▸ **ASSIGNMENT**:
Across all entries below, how many lines include "font"? Only the number, please.

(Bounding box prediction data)
BEGIN

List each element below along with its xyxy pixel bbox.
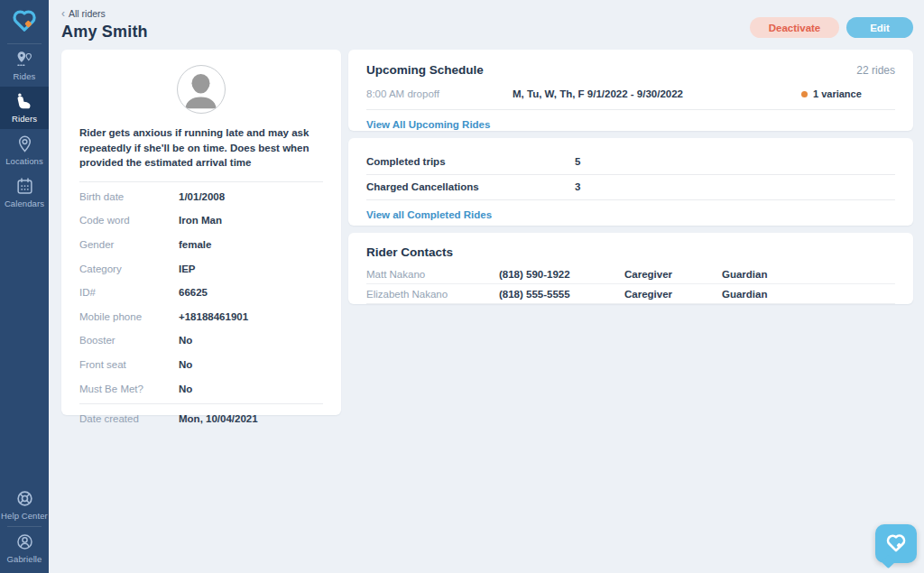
location-pin-icon [15, 134, 34, 153]
contact-row: Matt Nakano (818) 590-1922 Caregiver Gua… [366, 264, 895, 284]
sidebar-nav: Rides Riders Locations [0, 44, 49, 214]
edit-button[interactable]: Edit [846, 17, 913, 38]
rider-contacts-card: Rider Contacts Matt Nakano (818) 590-192… [348, 233, 913, 304]
calendar-icon [15, 177, 34, 196]
view-all-completed-rides-link[interactable]: View all Completed Rides [366, 209, 492, 220]
person-silhouette-icon [178, 66, 224, 112]
sidebar-item-calendars[interactable]: Calendars [0, 171, 49, 214]
contact-phone: (818) 555-5555 [499, 289, 624, 300]
section-divider [79, 181, 323, 182]
card-title: Rider Contacts [366, 245, 453, 259]
right-column: Upcoming Schedule 22 rides 8:00 AM dropo… [348, 50, 913, 415]
card-title: Upcoming Schedule [366, 63, 484, 77]
stat-value: 3 [575, 181, 895, 192]
field-row-birth-date: Birth date 1/01/2008 [79, 185, 323, 209]
stat-label: Charged Cancellations [366, 181, 575, 192]
rider-avatar [177, 65, 226, 114]
stat-label: Completed trips [366, 156, 575, 167]
sidebar-item-user-profile[interactable]: Gabrielle [0, 527, 49, 569]
schedule-time: 8:00 AM dropoff [366, 88, 513, 99]
section-divider [366, 199, 895, 200]
variance-indicator: 1 variance [801, 88, 895, 99]
contact-role: Caregiver [624, 269, 722, 280]
field-label: Front seat [79, 359, 179, 370]
sidebar-item-riders[interactable]: Riders [0, 87, 49, 129]
field-row-category: Category IEP [79, 256, 323, 281]
field-label: Birth date [79, 191, 179, 202]
field-row-date-created: Date created Mon, 10/04/2021 [79, 407, 323, 431]
breadcrumb[interactable]: ‹ All riders [61, 8, 106, 19]
rides-count: 22 rides [856, 64, 895, 77]
field-value: No [179, 384, 323, 394]
field-value: IEP [179, 263, 323, 274]
field-label: Mobile phone [79, 311, 179, 322]
contact-type: Guardian [722, 289, 895, 300]
field-label: Date created [79, 413, 179, 424]
stat-row-completed-trips: Completed trips 5 [366, 150, 895, 174]
chat-launcher-button[interactable] [875, 524, 917, 563]
stat-value: 5 [575, 156, 895, 167]
content: Rider gets anxious if running late and m… [61, 50, 913, 415]
sidebar-item-label: Rides [14, 71, 36, 81]
breadcrumb-label: All riders [69, 8, 106, 19]
schedule-days: M, Tu, W, Th, F 9/1/2022 - 9/30/2022 [513, 88, 801, 99]
field-value: +18188461901 [179, 311, 323, 322]
sidebar-item-label: Locations [5, 156, 43, 166]
sidebar-item-help-center[interactable]: Help Center [0, 484, 49, 526]
car-seat-icon [15, 92, 34, 111]
contact-phone: (818) 590-1922 [499, 269, 624, 280]
heart-logo-icon [883, 531, 909, 558]
lifebuoy-icon [15, 489, 34, 508]
stat-row-charged-cancellations: Charged Cancellations 3 [366, 175, 895, 199]
sidebar-item-locations[interactable]: Locations [0, 129, 49, 171]
section-divider [79, 403, 323, 404]
chevron-left-icon: ‹ [61, 9, 65, 18]
variance-label: 1 variance [813, 88, 862, 99]
sidebar-item-label: Gabrielle [7, 554, 42, 564]
field-value: female [179, 239, 323, 250]
field-label: Must Be Met? [79, 384, 179, 394]
upcoming-schedule-card: Upcoming Schedule 22 rides 8:00 AM dropo… [348, 50, 913, 131]
header-buttons: Deactivate Edit [750, 17, 913, 38]
field-row-booster: Booster No [79, 328, 323, 353]
contact-type: Guardian [722, 269, 895, 280]
completed-trips-card: Completed trips 5 Charged Cancellations … [348, 138, 913, 226]
page-header: ‹ All riders Amy Smith Deactivate Edit [61, 0, 913, 50]
field-value: Mon, 10/04/2021 [179, 413, 323, 424]
field-value: 66625 [179, 287, 323, 298]
field-row-gender: Gender female [79, 233, 323, 257]
field-row-must-be-met: Must Be Met? No [79, 376, 323, 401]
sidebar-item-rides[interactable]: Rides [0, 44, 49, 87]
field-label: Gender [79, 239, 179, 250]
main-area: ‹ All riders Amy Smith Deactivate Edit R… [49, 0, 924, 573]
field-row-id: ID# 66625 [79, 281, 323, 305]
sidebar-item-label: Riders [12, 114, 37, 124]
field-value: 1/01/2008 [179, 191, 323, 202]
sidebar-item-label: Calendars [5, 199, 44, 208]
field-row-code-word: Code word Iron Man [79, 208, 323, 233]
app-logo[interactable] [0, 0, 49, 43]
field-value: Iron Man [179, 215, 323, 226]
sidebar-spacer [0, 214, 49, 484]
rider-notes: Rider gets anxious if running late and m… [79, 125, 323, 171]
field-label: ID# [79, 287, 179, 298]
contact-name: Matt Nakano [366, 269, 499, 280]
user-avatar-icon [15, 532, 34, 551]
field-value: No [179, 359, 323, 370]
map-pins-icon [14, 50, 34, 69]
deactivate-button[interactable]: Deactivate [750, 17, 839, 38]
field-row-front-seat: Front seat No [79, 353, 323, 377]
field-value: No [179, 335, 323, 346]
contact-name: Elizabeth Nakano [366, 289, 499, 300]
field-row-mobile-phone: Mobile phone +18188461901 [79, 304, 323, 328]
rider-profile-card: Rider gets anxious if running late and m… [61, 50, 341, 415]
contact-role: Caregiver [624, 289, 722, 300]
field-label: Category [79, 263, 179, 274]
field-label: Code word [79, 215, 179, 226]
sidebar: Rides Riders Locations [0, 0, 49, 573]
section-divider [366, 109, 895, 110]
field-label: Booster [79, 335, 179, 346]
sidebar-footer: Help Center Gabrielle [0, 484, 49, 573]
schedule-row: 8:00 AM dropoff M, Tu, W, Th, F 9/1/2022… [366, 88, 895, 99]
view-all-upcoming-rides-link[interactable]: View All Upcoming Rides [366, 119, 490, 130]
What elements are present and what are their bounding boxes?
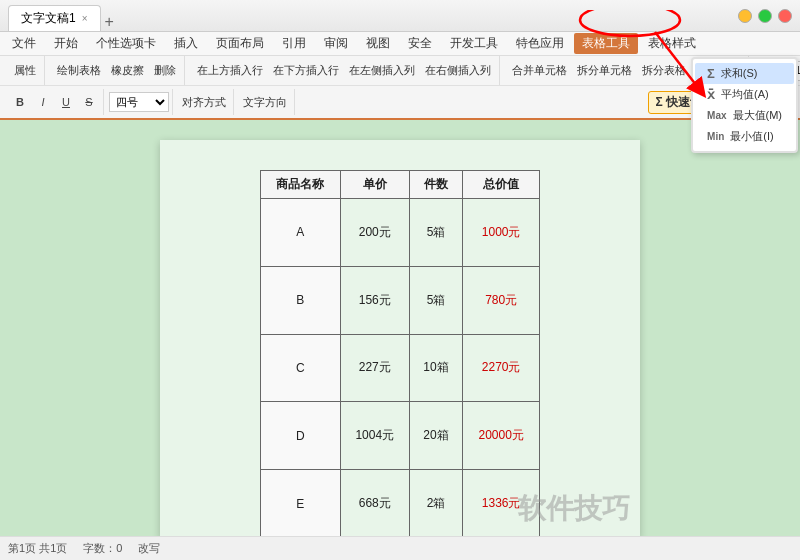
col-header-qty: 件数	[409, 171, 463, 199]
word-count: 字数：0	[83, 541, 122, 556]
menu-table-style[interactable]: 表格样式	[640, 33, 704, 54]
document-tab[interactable]: 文字文稿1 ×	[8, 5, 101, 31]
cell-total-1: 780元	[463, 266, 540, 334]
italic-btn[interactable]: I	[32, 91, 54, 113]
text-direction-btn[interactable]: 文字方向	[239, 93, 291, 112]
underline-btn[interactable]: U	[55, 91, 77, 113]
cell-name-2: C	[261, 334, 341, 402]
min-icon: Min	[707, 131, 724, 142]
draw-table-btn[interactable]: 绘制表格	[53, 61, 105, 80]
cell-qty-3: 20箱	[409, 402, 463, 470]
document-area: 商品名称 单价 件数 总价值 A 200元 5箱 1000元 B 156元 5箱	[0, 120, 800, 538]
qc-sum-item[interactable]: Σ 求和(S)	[695, 63, 794, 84]
menu-view[interactable]: 视图	[358, 33, 398, 54]
toolbar-row2: B I U S 四号三号五号 对齐方式 文字方向 Σ 快速计算 合成	[0, 86, 800, 118]
document-page: 商品名称 单价 件数 总价值 A 200元 5箱 1000元 B 156元 5箱	[160, 140, 640, 538]
qc-max-label: 最大值(M)	[733, 108, 783, 123]
qc-min-label: 最小值(I)	[730, 129, 773, 144]
merge-cells-btn[interactable]: 合并单元格	[508, 61, 571, 80]
page-info: 第1页 共1页	[8, 541, 67, 556]
menu-bar: 文件 开始 个性选项卡 插入 页面布局 引用 审阅 视图 安全 开发工具 特色应…	[0, 32, 800, 56]
menu-home[interactable]: 开始	[46, 33, 86, 54]
cell-price-4: 668元	[340, 470, 409, 538]
toolbar-container: 属性 绘制表格 橡皮擦 删除 在上方插入行 在下方插入行 在左侧插入列 在右侧插…	[0, 56, 800, 120]
split-table-btn[interactable]: 拆分表格	[638, 61, 690, 80]
quick-calc-icon: Σ	[655, 95, 662, 109]
cell-name-3: D	[261, 402, 341, 470]
eraser-btn[interactable]: 橡皮擦	[107, 61, 148, 80]
menu-customize[interactable]: 个性选项卡	[88, 33, 164, 54]
qc-avg-item[interactable]: x̄ 平均值(A)	[695, 84, 794, 105]
insert-row-above-btn[interactable]: 在上方插入行	[193, 61, 267, 80]
maximize-button[interactable]	[758, 9, 772, 23]
group-align: 对齐方式	[175, 89, 234, 115]
table-row: E 668元 2箱 1336元	[261, 470, 540, 538]
cell-qty-0: 5箱	[409, 199, 463, 267]
title-bar: 文字文稿1 × +	[0, 0, 800, 32]
data-table: 商品名称 单价 件数 总价值 A 200元 5箱 1000元 B 156元 5箱	[260, 170, 540, 538]
max-icon: Max	[707, 110, 726, 121]
menu-page-layout[interactable]: 页面布局	[208, 33, 272, 54]
cell-qty-4: 2箱	[409, 470, 463, 538]
col-header-price: 单价	[340, 171, 409, 199]
table-row: D 1004元 20箱 20000元	[261, 402, 540, 470]
group-text-dir: 文字方向	[236, 89, 295, 115]
font-size-select[interactable]: 四号三号五号	[109, 92, 169, 112]
tab-label: 文字文稿1	[21, 10, 76, 27]
cell-price-1: 156元	[340, 266, 409, 334]
toolbar-row1: 属性 绘制表格 橡皮擦 删除 在上方插入行 在下方插入行 在左侧插入列 在右侧插…	[0, 56, 800, 86]
cell-qty-2: 10箱	[409, 334, 463, 402]
input-mode: 改写	[138, 541, 160, 556]
menu-table-tools[interactable]: 表格工具	[574, 33, 638, 54]
qc-min-item[interactable]: Min 最小值(I)	[695, 126, 794, 147]
minimize-button[interactable]	[738, 9, 752, 23]
menu-file[interactable]: 文件	[4, 33, 44, 54]
delete-btn[interactable]: 删除	[150, 61, 180, 80]
cell-price-0: 200元	[340, 199, 409, 267]
cell-total-0: 1000元	[463, 199, 540, 267]
strikethrough-btn[interactable]: S	[78, 91, 100, 113]
window-controls	[738, 9, 792, 23]
section-insert: 在上方插入行 在下方插入行 在左侧插入列 在右侧插入列	[189, 56, 500, 85]
bold-btn[interactable]: B	[9, 91, 31, 113]
menu-review[interactable]: 审阅	[316, 33, 356, 54]
tab-close-icon[interactable]: ×	[82, 13, 88, 24]
col-header-name: 商品名称	[261, 171, 341, 199]
cell-total-3: 20000元	[463, 402, 540, 470]
cell-price-2: 227元	[340, 334, 409, 402]
status-bar: 第1页 共1页 字数：0 改写	[0, 536, 800, 560]
col-header-total: 总价值	[463, 171, 540, 199]
table-header-row: 商品名称 单价 件数 总价值	[261, 171, 540, 199]
menu-references[interactable]: 引用	[274, 33, 314, 54]
align-mode-btn[interactable]: 对齐方式	[178, 93, 230, 112]
menu-developer[interactable]: 开发工具	[442, 33, 506, 54]
cell-total-2: 2270元	[463, 334, 540, 402]
cell-name-4: E	[261, 470, 341, 538]
cell-name-0: A	[261, 199, 341, 267]
menu-special[interactable]: 特色应用	[508, 33, 572, 54]
cell-qty-1: 5箱	[409, 266, 463, 334]
table-row: A 200元 5箱 1000元	[261, 199, 540, 267]
close-button[interactable]	[778, 9, 792, 23]
avg-icon: x̄	[707, 87, 715, 102]
qc-avg-label: 平均值(A)	[721, 87, 769, 102]
table-row: C 227元 10箱 2270元	[261, 334, 540, 402]
cell-name-1: B	[261, 266, 341, 334]
section-draw: 绘制表格 橡皮擦 删除	[49, 56, 185, 85]
qc-max-item[interactable]: Max 最大值(M)	[695, 105, 794, 126]
properties-btn[interactable]: 属性	[10, 61, 40, 80]
insert-row-below-btn[interactable]: 在下方插入行	[269, 61, 343, 80]
insert-col-right-btn[interactable]: 在右侧插入列	[421, 61, 495, 80]
new-tab-button[interactable]: +	[105, 13, 114, 31]
cell-total-4: 1336元	[463, 470, 540, 538]
menu-security[interactable]: 安全	[400, 33, 440, 54]
group-font: B I U S	[6, 89, 104, 115]
group-font-size: 四号三号五号	[106, 89, 173, 115]
tab-area: 文字文稿1 × +	[8, 0, 114, 31]
quick-calc-panel: Σ 求和(S) x̄ 平均值(A) Max 最大值(M) Min 最小值(I)	[691, 57, 798, 153]
insert-col-left-btn[interactable]: 在左侧插入列	[345, 61, 419, 80]
split-cells-btn[interactable]: 拆分单元格	[573, 61, 636, 80]
menu-insert[interactable]: 插入	[166, 33, 206, 54]
cell-price-3: 1004元	[340, 402, 409, 470]
section-properties: 属性	[6, 56, 45, 85]
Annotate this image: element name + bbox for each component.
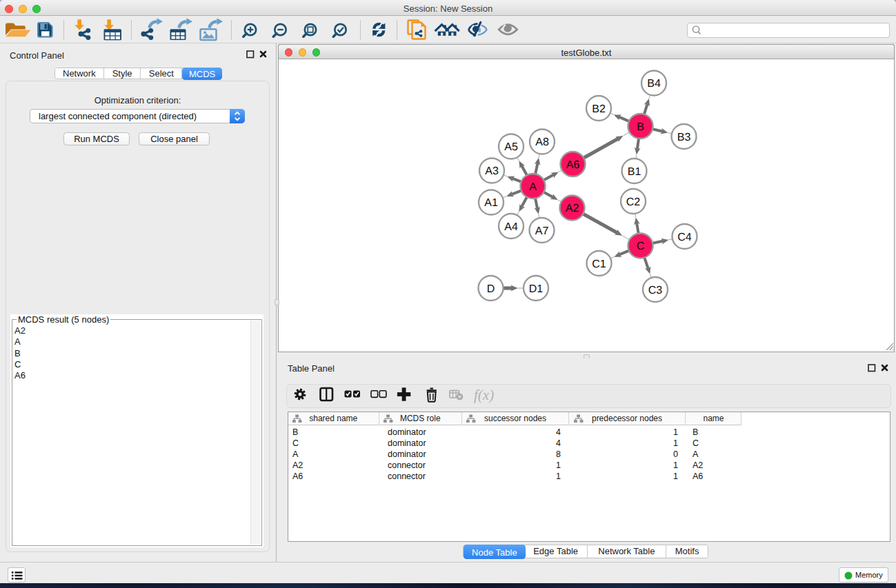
svg-text:C2: C2 — [626, 196, 641, 208]
svg-text:A4: A4 — [504, 221, 518, 233]
svg-text:C4: C4 — [677, 232, 692, 243]
svg-text:B4: B4 — [647, 78, 661, 90]
svg-text:A3: A3 — [485, 165, 499, 177]
svg-text:A8: A8 — [535, 136, 549, 148]
svg-text:C1: C1 — [592, 258, 606, 270]
svg-text:C: C — [637, 241, 645, 252]
svg-text:A1: A1 — [484, 197, 498, 209]
svg-text:f(x): f(x) — [474, 387, 494, 403]
svg-text:B2: B2 — [592, 103, 606, 115]
svg-text:D: D — [487, 283, 495, 295]
svg-text:D1: D1 — [529, 283, 544, 295]
svg-text:A: A — [529, 181, 537, 193]
svg-text:B1: B1 — [628, 166, 641, 178]
svg-text:A2: A2 — [566, 203, 579, 214]
svg-text:C3: C3 — [648, 285, 663, 296]
svg-text:A7: A7 — [535, 225, 549, 237]
svg-text:B3: B3 — [677, 132, 691, 143]
svg-text:B: B — [637, 121, 644, 133]
svg-text:A6: A6 — [566, 159, 580, 171]
svg-text:A5: A5 — [504, 141, 518, 153]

END

▸ **RESULT**:
3